Le recours en annulation, même assorti d’une demande de suspension « ordinaire », n’est pas suspensif de plein droit devant le C.C.E. dans la grande majorité des cas de contestation du transfert Dublin. La question de l’intérêt à agir dans le cas d’un transfert exécuté est entière, puisque des droits fondamentaux sont en jeu. A défaut, la légalité de certains transferts Dublin n’est jamais examinée au fond par le juge national, lorsque le transfert est exécuté, alors qu’il s’agit d’une décision administrative qui fait grief au requérant avec des incidences conséquentes, parfois définitives, notamment sur le traitement de sa demande d’asile dans l’Union européenne.

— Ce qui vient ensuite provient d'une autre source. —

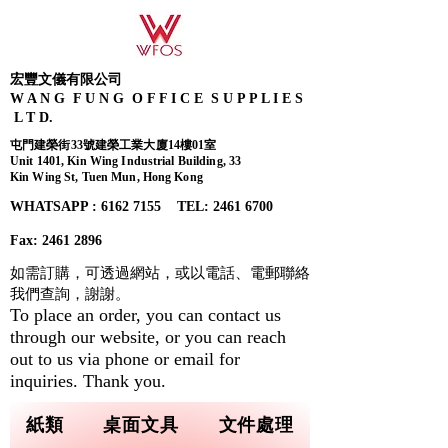
宏豐文儀有限公司
W A N G F U N G O F F I C E S U P P L I E S
L T D.
屯門建榮街33號建榮工業大廈14樓01室
Unit 1401, Kin Wing Industrial Building, 33
Kin Wing St, Tuen Mun, Hong Kong
WHATSAPP : 6162 7155​ TEL: 2461 6700
Fax:
2461 2896
如需訂購，可透過網站，或以電話、電郵聯絡
我們查詢，
謝謝。
To place an order, you can contact us
through our website, or you can reach
out to us via phone or email for
inquiries. Thank you.
紙類
桌面文具
文件處理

L’application du Règlement « Dublin III », en janvier 2014, devrait inciter les États à renforcer les garanties procédurales des demandeurs d’asile placés sous procédure Dublin, parmi lesquelles figure la possibilité de solliciter effectivement la suspension de l’exécution du transfert Dublin.

E.N.

C. Pour en savoir plus

Pour consulter l’arrêt : C.C.E., 28 mars 2013, n° 100.030.

Règlementation Dublin :

- Règlement n° 343/2003 du Conseil du 18 février 2003 établissant les critères et mécanismes de détermination de l’État membre responsable de l’examen d’une demande d’asile présentée dans l’un des États membres par un ressortissant d’un pays tiers, (J.O., 25 février 2003, L50, p. 1).

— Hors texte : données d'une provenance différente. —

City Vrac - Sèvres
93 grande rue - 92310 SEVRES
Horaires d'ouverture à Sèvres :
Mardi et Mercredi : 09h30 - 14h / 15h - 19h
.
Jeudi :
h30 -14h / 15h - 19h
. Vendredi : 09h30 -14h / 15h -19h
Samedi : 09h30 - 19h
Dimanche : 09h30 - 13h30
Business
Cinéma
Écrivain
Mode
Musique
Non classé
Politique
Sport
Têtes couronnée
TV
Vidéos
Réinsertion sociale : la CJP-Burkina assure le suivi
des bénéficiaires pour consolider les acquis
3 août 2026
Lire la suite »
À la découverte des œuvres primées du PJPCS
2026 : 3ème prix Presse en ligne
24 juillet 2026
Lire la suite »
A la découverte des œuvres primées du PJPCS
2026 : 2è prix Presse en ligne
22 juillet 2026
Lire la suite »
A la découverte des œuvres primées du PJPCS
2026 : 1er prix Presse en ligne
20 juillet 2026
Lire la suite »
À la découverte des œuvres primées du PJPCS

- Règlement (UE) n° 604/2013 (REFONTE) du Parlement européen et du Conseil du 26 juin 2013 établissant les critères et mécanismes de détermination de l’État membre responsable de l’examen d’une demande de protection internationale introduite dans l’un des États membres par un ressortissant de pays tiers ou un apatride (J.O., 29 juin 2013, L180/31).

Doctrine :

S. Sarolea (dir.), L. Leboeuf et E. Neraudau, La réception du droit européen de l’asile en droit belge : le Règlement Dublin et la Directive Qualification, Louvain-la-Neuve, CeDIE (UCL), 1er juin 2012.

Jurisprudence du C.C.E. :

C.C.E., 28 juin 2013, n° 106.075.

C.C.E., 25 avril 2013, n° 101.523.

Pour citer cette note : E. NERAUDAU, « Le recours en annulation introduit à l’encontre d’un transfert Dublin, exécuté en cours de procédure, est irrecevable faute d’intérêt à agir », Newsletter EDEM, octobre 2013.


[1] S. Sarolea (dir.), L. Leboeuf et E. Neraudau, La réception du droit européen de l’asile en droit belge : le Règlement Dublin et la Directive Qualification, Louvain-la-Neuve, CeDIE (UCL), 1er juin 2012, p. 138.

[6] Règlement (UE) n° 604/2013 (REFONTE) du Parlement européen et du Conseil du 26 juin 2013 établissant les critères et mécanismes de détermination de l’État membre responsable de l’examen d’une demande de protection internationale introduite dans l’un des États membres par un ressortissant de pays tiers ou un apatride (J.O., 29 juin 2013, L180/31).

[7] Pour les requérants « libres », placés sous procédure Dublin en Belgique, la demande de suspension « ordinaire » assortie au recours en annulation est la seule accessible mais ne permet pas une suspension de plein droit de la décision de transfert.

[8] La C.J.U.E. conclut à une violation combinée des articles 3 et 13 CEDH, rappelant notamment l’exigence de garanties « d'un recours de plein droit suspensif » en cas de risque de traitements contraires à l’article 3 CEDH (Cour eur. D.H., I.M. c. France, 2 février 2012, n° 9152/09).

[9] La C.J.U.E., dans son arrêt CIMADE du 27 septembre 2012, a explicitement indiqué qu’au titre du droit de l’U.E. le demandeur d’asile sous procédure Dublin doit avoir accès à l’accueil dans le pays où il a introduit sa demande. Il n’y a pas de distinction à faire avec un autre demandeur. Cette obligation incombe à l’Etat où il se trouve, et ce, jusqu’à son transfert effectif vers le pays dit responsable (C.J.U.E., 27 septembre 2012, CIMADE et GISTI).